(Saved entries)
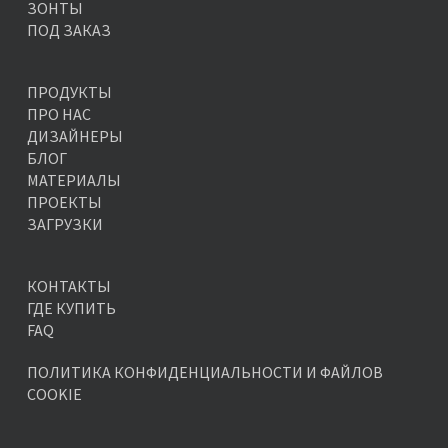
ЗОНТЫ
ПОД ЗАКАЗ
ПРОДУКТЫ
ПРО НАС
ДИЗАЙНЕРЫ
БЛОГ
МАТЕРИАЛЫ
ПРОЕКТЫ
ЗАГРУЗКИ
КОНТАКТЫ
ГДЕ КУПИТЬ
FAQ
ПОЛИТИКА КОНФИДЕНЦИАЛЬНОСТИ И ФАЙЛОВ
COOKIE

== What to do ==
A faithful, word-for-word version of the records above is needed, with no images in it.

== Task solution ==
ЗОНТЫ
ПОД ЗАКАЗ
ПРОДУКТЫ
ПРО НАС
ДИЗАЙНЕРЫ
БЛОГ
МАТЕРИАЛЫ
ПРОЕКТЫ
ЗАГРУЗКИ
КОНТАКТЫ
ГДЕ КУПИТЬ
FAQ
ПОЛИТИКА КОНФИДЕНЦИАЛЬНОСТИ И ФАЙЛОВ
COOKIE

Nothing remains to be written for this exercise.